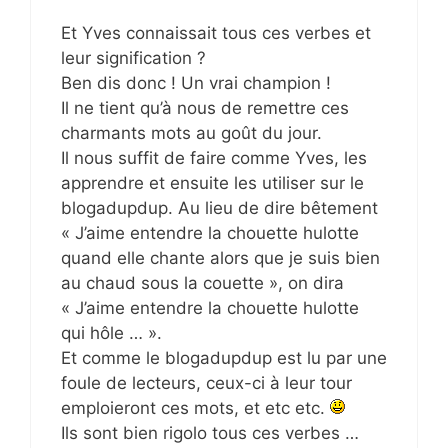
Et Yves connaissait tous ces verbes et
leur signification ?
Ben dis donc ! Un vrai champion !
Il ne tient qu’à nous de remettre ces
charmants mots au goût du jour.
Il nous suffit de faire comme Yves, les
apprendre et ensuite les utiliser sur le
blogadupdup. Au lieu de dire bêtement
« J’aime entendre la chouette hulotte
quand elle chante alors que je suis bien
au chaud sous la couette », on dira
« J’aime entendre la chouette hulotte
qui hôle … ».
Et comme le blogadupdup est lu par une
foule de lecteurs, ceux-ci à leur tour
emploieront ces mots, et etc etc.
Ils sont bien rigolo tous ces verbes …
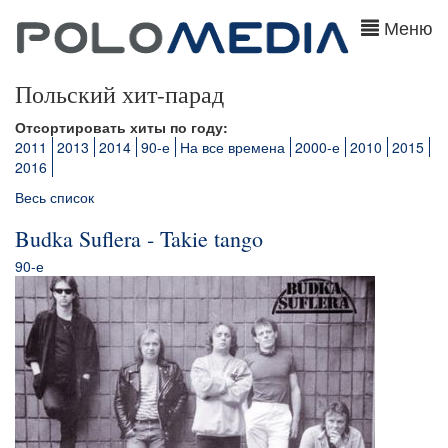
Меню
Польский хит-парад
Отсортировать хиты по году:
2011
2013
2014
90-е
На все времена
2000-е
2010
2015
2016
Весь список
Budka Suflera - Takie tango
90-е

+-------+

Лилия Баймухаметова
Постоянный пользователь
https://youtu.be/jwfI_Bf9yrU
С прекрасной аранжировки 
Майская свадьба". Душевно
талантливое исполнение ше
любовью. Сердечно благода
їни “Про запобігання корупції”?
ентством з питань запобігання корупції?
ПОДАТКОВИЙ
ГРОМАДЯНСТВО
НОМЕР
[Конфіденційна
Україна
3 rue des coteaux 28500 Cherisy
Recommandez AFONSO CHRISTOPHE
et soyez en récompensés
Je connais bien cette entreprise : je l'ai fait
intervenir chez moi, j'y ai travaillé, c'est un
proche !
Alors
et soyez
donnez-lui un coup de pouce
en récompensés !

+-------+

**Problem details**
After reading the records above, work out how many lines contain "leur" and give that number only.

**Result for this task**
2